* _What is being asked_
Pull out every line with the word "Vegas" from the entries below.

Extracted page text data

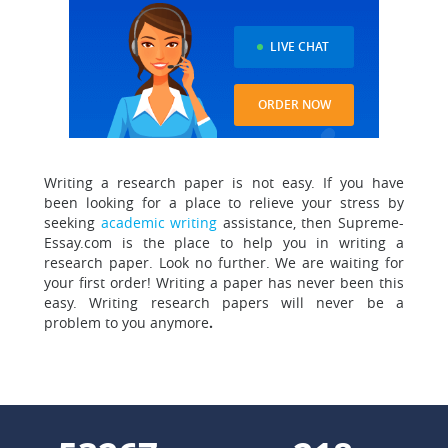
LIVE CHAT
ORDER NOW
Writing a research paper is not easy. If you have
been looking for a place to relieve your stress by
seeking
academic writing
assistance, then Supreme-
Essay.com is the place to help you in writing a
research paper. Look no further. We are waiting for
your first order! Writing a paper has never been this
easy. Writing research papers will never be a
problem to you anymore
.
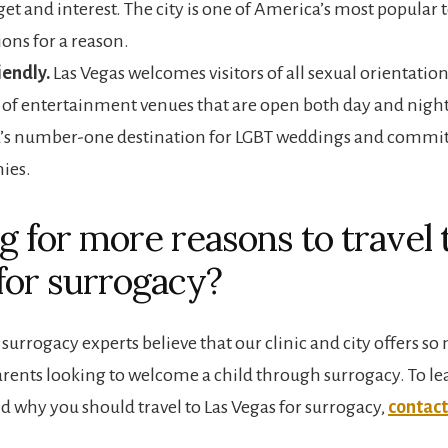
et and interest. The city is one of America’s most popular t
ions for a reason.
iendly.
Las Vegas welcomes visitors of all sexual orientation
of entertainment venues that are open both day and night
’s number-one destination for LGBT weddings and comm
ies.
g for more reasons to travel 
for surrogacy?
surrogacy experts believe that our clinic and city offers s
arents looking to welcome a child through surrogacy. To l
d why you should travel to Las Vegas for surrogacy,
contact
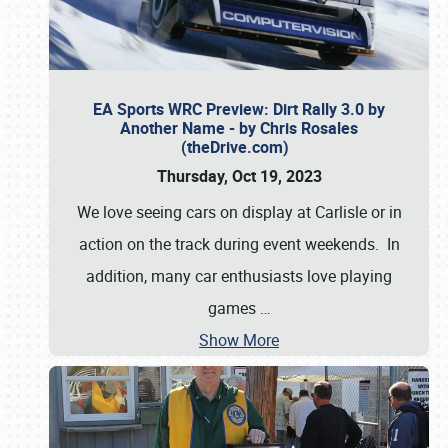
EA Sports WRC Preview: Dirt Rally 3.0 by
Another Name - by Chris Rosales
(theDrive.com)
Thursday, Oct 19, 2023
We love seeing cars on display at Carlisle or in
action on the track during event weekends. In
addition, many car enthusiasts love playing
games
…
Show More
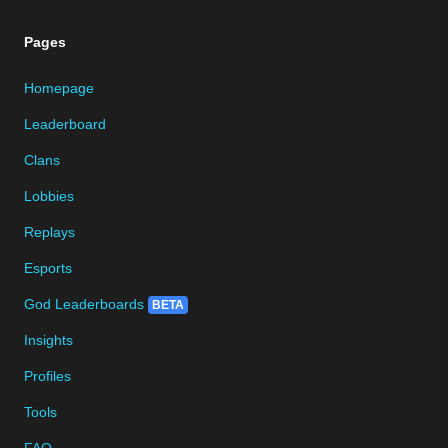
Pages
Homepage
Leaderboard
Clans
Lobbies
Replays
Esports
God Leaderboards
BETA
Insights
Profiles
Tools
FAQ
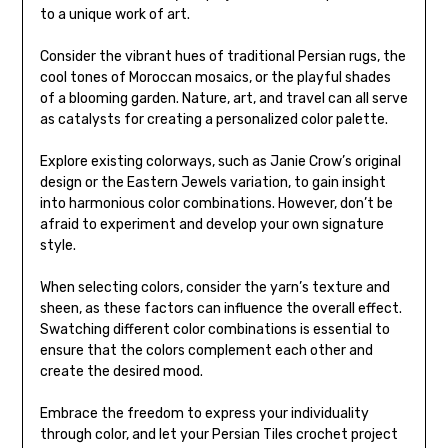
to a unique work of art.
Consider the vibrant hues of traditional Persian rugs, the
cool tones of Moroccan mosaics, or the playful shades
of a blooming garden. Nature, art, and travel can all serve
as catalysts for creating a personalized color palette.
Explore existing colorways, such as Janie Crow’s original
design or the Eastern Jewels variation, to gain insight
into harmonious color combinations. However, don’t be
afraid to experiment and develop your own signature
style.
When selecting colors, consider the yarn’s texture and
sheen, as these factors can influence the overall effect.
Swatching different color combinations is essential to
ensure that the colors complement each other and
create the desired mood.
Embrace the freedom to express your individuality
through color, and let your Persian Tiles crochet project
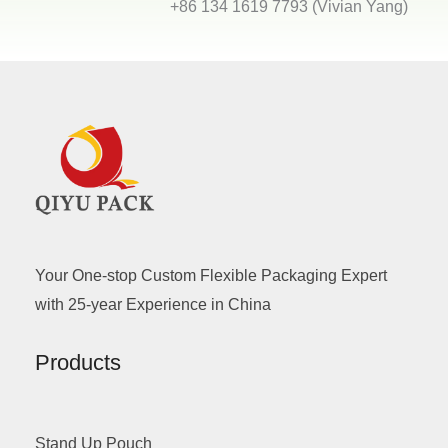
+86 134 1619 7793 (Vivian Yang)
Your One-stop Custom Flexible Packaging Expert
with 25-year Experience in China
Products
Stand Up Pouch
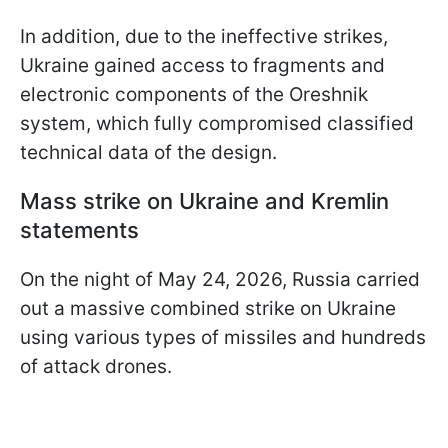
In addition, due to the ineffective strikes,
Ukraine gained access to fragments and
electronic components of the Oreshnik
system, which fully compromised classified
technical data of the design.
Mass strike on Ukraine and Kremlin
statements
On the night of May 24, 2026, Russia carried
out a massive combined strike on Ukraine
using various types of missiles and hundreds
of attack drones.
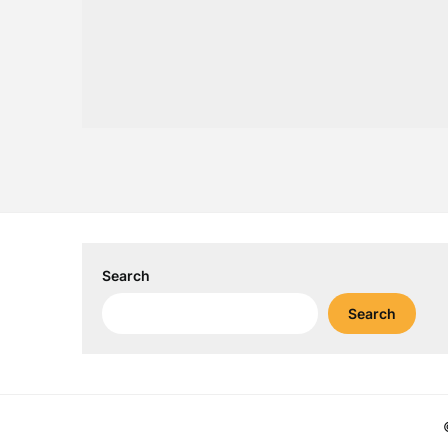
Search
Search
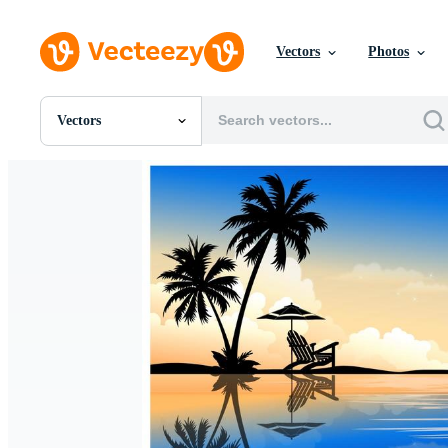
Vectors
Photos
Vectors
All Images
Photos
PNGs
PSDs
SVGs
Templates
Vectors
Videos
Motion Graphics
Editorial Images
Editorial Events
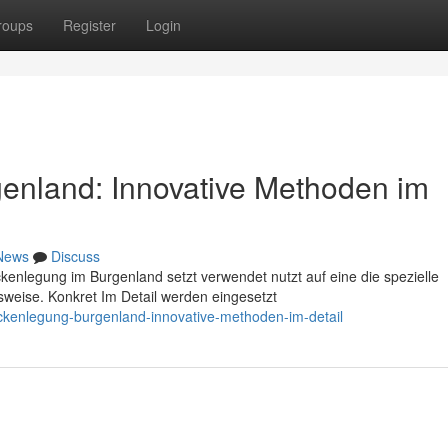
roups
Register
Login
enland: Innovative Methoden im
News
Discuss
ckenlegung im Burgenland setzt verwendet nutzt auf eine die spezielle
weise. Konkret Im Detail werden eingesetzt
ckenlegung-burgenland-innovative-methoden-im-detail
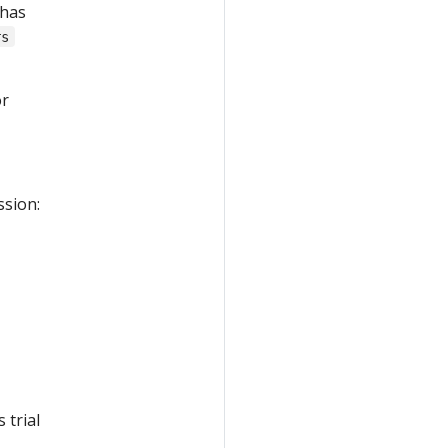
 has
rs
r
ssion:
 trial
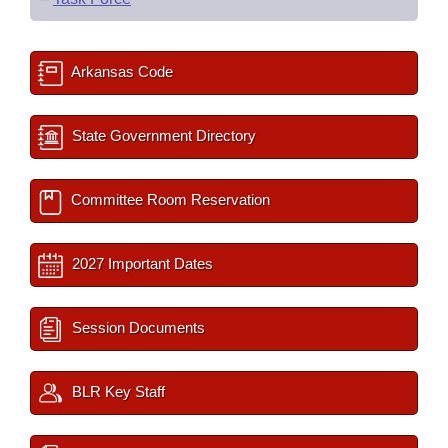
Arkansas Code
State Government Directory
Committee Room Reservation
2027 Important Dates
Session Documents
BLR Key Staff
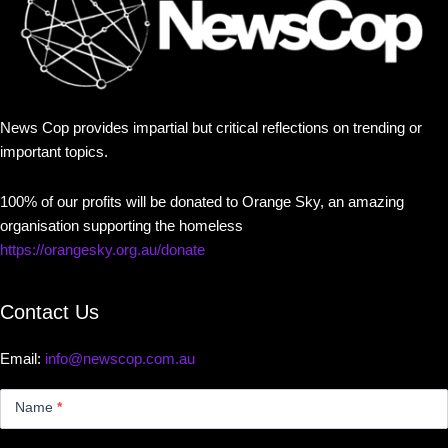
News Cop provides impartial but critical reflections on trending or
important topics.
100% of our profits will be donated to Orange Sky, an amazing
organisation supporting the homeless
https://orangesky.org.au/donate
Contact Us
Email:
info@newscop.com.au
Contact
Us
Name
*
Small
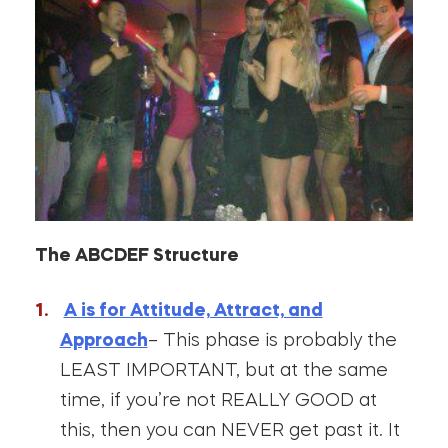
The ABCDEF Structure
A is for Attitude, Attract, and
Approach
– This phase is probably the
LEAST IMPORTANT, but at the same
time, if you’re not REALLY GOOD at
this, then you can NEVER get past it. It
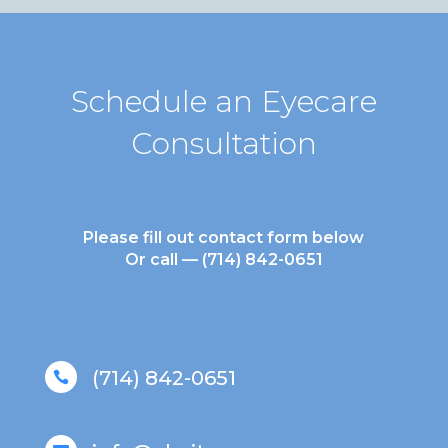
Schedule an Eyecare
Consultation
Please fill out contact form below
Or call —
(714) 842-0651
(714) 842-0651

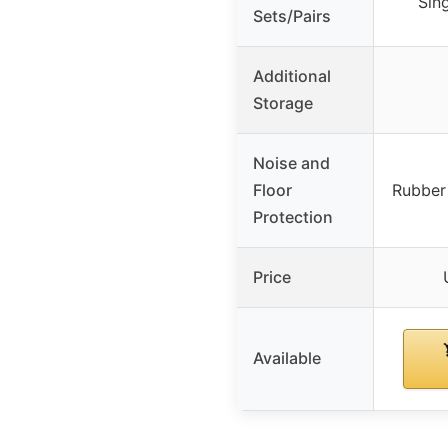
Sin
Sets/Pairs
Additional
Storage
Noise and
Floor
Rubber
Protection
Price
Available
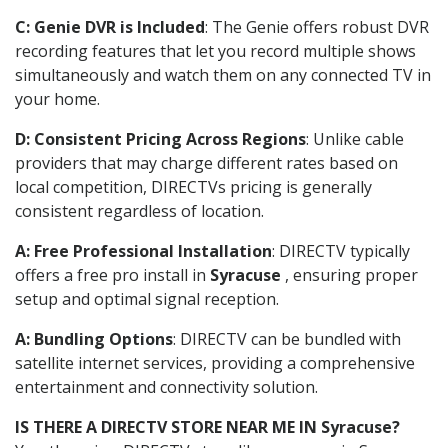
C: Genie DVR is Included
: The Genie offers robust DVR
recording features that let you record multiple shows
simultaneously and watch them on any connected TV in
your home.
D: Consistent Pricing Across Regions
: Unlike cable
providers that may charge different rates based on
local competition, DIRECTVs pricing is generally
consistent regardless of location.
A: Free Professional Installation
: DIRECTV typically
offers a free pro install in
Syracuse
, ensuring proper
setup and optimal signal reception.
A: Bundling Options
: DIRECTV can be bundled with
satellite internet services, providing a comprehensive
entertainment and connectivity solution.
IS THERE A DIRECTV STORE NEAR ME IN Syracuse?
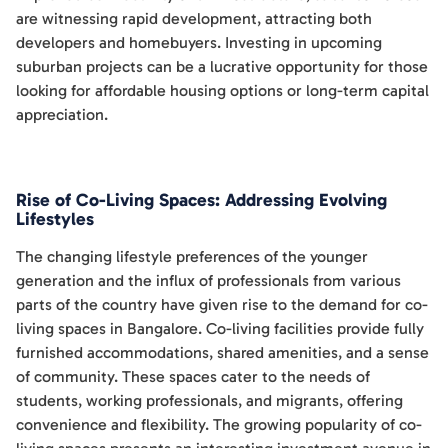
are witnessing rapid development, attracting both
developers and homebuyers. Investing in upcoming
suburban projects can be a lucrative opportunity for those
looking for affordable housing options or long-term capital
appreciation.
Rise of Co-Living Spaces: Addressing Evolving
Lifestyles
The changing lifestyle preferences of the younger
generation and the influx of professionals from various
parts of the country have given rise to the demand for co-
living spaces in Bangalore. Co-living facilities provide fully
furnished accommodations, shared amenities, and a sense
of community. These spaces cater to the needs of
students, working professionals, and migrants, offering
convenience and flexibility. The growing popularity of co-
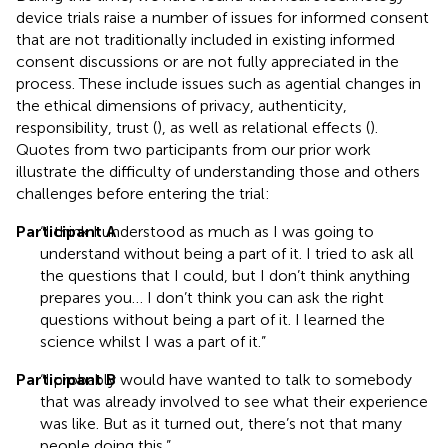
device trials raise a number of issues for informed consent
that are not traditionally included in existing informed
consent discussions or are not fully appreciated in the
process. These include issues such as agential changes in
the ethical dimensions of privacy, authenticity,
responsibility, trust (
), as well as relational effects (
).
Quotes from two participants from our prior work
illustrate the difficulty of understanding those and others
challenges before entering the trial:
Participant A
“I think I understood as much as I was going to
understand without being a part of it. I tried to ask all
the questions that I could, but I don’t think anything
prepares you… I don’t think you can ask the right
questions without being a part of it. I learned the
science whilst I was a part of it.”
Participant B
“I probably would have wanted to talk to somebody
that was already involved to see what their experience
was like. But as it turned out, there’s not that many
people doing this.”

* _Answer area_
Las Vegas welcomes visitors of all sexual orientation
d why you should travel to Las Vegas for surrogacy,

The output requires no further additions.